Никто из детей не ответил, поскольку вопрос его был прямо адресован к принцессе. Она тоже это почувствовала и, оторвав взгляд от кустов, произнесла еле слышно:
— Да, ты прав, мой мудрый король.
— Я не король, — сказал профессор, — я всего лишь взрослый ребенок, собирающий песчинки знаний на берегу бескрайнего моря мудрости.
— Ты — король, — уже гораздо громче и тверже повторила принцесса, и тут ее поспешно прервал Ульфин.
— Перестаньте, прошу вас, — прошептал он, — ни слова больше, иначе все погибнет. Неужели вы не можете чуточку лучше сыграть свою роль? Если вы и впредь будете так же неосторожны, моей голове недолго останется сидеть на этих плечах. Ради возможности оказать вам полезную услугу мне не жалко и жизни, но что тогда станется с вами, дорогая принцесса? Ведь с моей смертью вы лишитесь единственного верного друга в этой чужой и враждебной вам стране…
Пока он произносил эту тираду, склонившись к самому уху принцессы, Профессор Глубокологии смотрел на них обоих с нескрываемым удивлением.

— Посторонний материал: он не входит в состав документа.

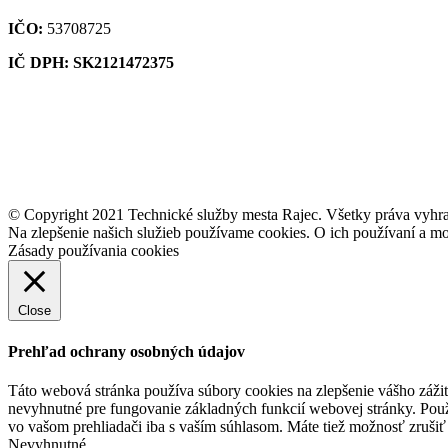
IČO:
53708725
IČ DPH: SK2121472375
© Copyright 2021 Technické služby mesta Rajec. Všetky práva vyhr
Na zlepšenie našich služieb používame cookies. O ich používaní a mo
Zásady používania cookies
Close
Prehľad ochrany osobných údajov
Táto webová stránka používa súbory cookies na zlepšenie vášho zážit
nevyhnutné pre fungovanie základných funkcií webovej stránky. Použ
vo vašom prehliadači iba s vaším súhlasom. Máte tiež možnosť zrušiť 
Nevyhnutné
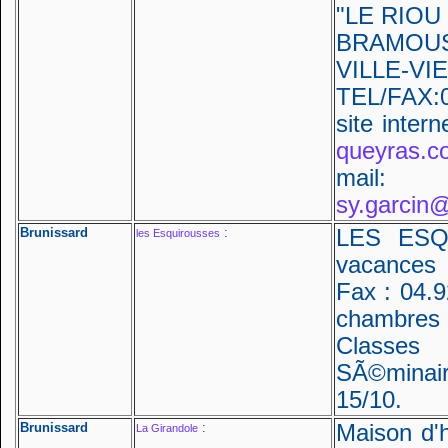
"LE RIOU
BRAMOUS
VILLE-VIE
TEL/FAX:0
site intern
queyras.c
ma
sy.garcin
Brunissard
:
LES ESQ
les Esquirousses
vacances 
Fax : 04.9
chambres
Classes
SÃ©minai
15/10.
Brunissard
:
Maison d'h
La Girandole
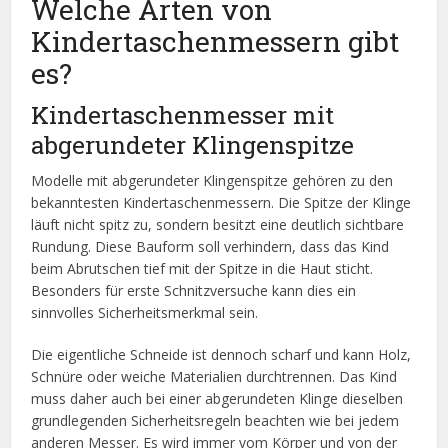
Welche Arten von
Kindertaschenmessern gibt
es?
Kindertaschenmesser mit
abgerundeter Klingenspitze
Modelle mit abgerundeter Klingenspitze gehören zu den
bekanntesten Kindertaschenmessern. Die Spitze der Klinge
läuft nicht spitz zu, sondern besitzt eine deutlich sichtbare
Rundung. Diese Bauform soll verhindern, dass das Kind
beim Abrutschen tief mit der Spitze in die Haut sticht.
Besonders für erste Schnitzversuche kann dies ein
sinnvolles Sicherheitsmerkmal sein.
Die eigentliche Schneide ist dennoch scharf und kann Holz,
Schnüre oder weiche Materialien durchtrennen. Das Kind
muss daher auch bei einer abgerundeten Klinge dieselben
grundlegenden Sicherheitsregeln beachten wie bei jedem
anderen Messer. Es wird immer vom Körper und von der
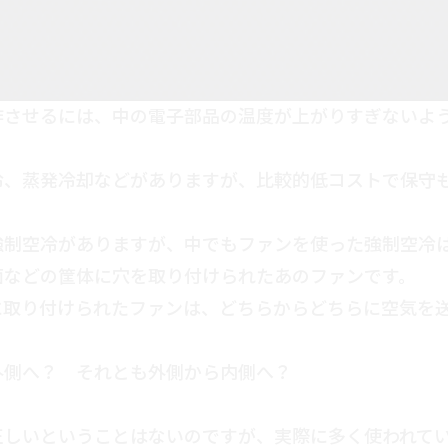
作させるには、中の電子部品の温度が上がりすぎないよ
冷、蒸発冷却などがありますが、比較的低コストで保守
。
強制空冷がありますが、中でもファンを使った強制空冷
面などの筐体に穴を取り付けられたあのファンです。
に取り付けられたファンは、どちらからどちらに空気を
外側へ？ それとも外側から内側へ？
正しいということはないのですが、実際に多く使われて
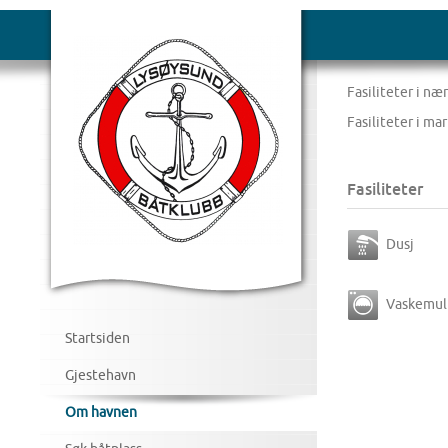
Fasiliteter i næ
Fasiliteter i ma
Fasiliteter
Dusj
Vaskemul
Startsiden
Gjestehavn
Om havnen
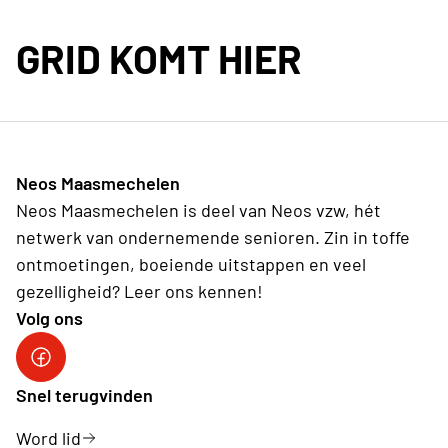
GRID KOMT HIER
Neos Maasmechelen
Neos Maasmechelen is deel van Neos vzw, hét
netwerk van ondernemende senioren. Zin in toffe
ontmoetingen, boeiende uitstappen en veel
gezelligheid? Leer ons kennen!
Volg ons
facebook
Snel terugvinden
Word lid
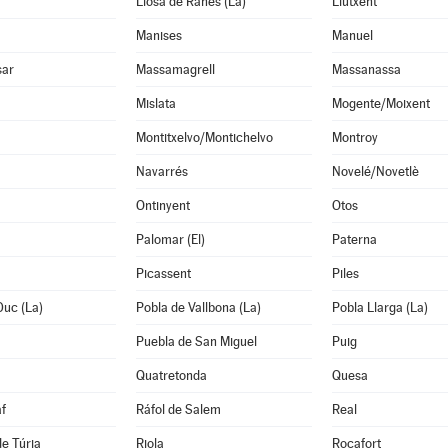
Llosa de Ranes (La)
Llutxent
Manises
Manuel
sar
Massamagrell
Massanassa
Mislata
Mogente/Moixent
Montitxelvo/Montichelvo
Montroy
Navarrés
Novelé/Novetlè
Ontinyent
Otos
Palomar (El)
Paterna
Picassent
Piles
Duc (La)
Pobla de Vallbona (La)
Pobla Llarga (La)
Puebla de San Miguel
Puig
Quatretonda
Quesa
f
Ráfol de Salem
Real
de Túria
Riola
Rocafort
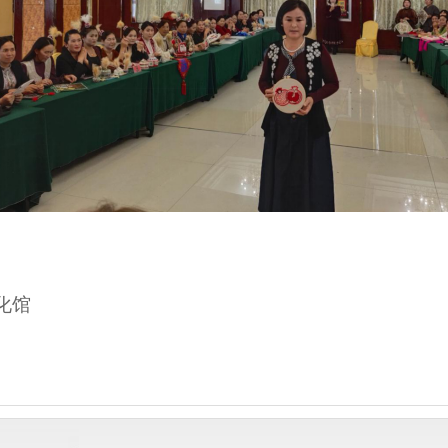
化馆
01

— Ваш спутник, похоже, очень красноречив, — заметил он наконец, — однако голос его слишком тих и слаб, так что из него вряд ли выйдет великий оратор.
— Я говорю так специально ради того, чтобы вы меня не услышали, — громко и с неожиданной для него резкостью ответил Ульфин. — Насколько я понимаю, вам совершенно безразлична ваша собственная судьба…
— Да, меня это мало заботит, — согласился профессор.
— Но вы, возможно, будете сожалеть, если какая-нибудь неприятность произойдет с вашими новыми учениками?
— Да, — сказал профессор, глядя на принцессу.
— В таком случае направьте все усилия своего гениального мозга на то, чтобы оставаться Профессором Глубокологии и никем больше. Думайте только о своей науке. От этого будет зависеть очень многое.
— Что ж, пусть будет так, — сказал профессор. — Стало быть, завтра в два? Хорошо. Постарайтесь не опаздывать на занятия, — и, кивнув на прощание, повернулся и пошел прочь по садовой дорожке.
Обратный путь — все так же верхом на морских конях — они проделали в задумчивом молчании. Принцесса и дети ни о чем не спрашивали своего провожатого, но всем им не давали покоя его последние слова. Даже наименее впечатлительный и склонный к фантазерству член этой компании (а им, как вы догадываетесь, был Бернард) никак не мог отделаться от мысли, что в большой стаховидной голове Ульфина созрел какой-то план спасения пленников, к одному — или, точнее, к одной — из которых он был явно неравнодушен. Сам Ульфин тоже хранил молчание, и никто из его спутников так и не решился задать ему прямой вопрос.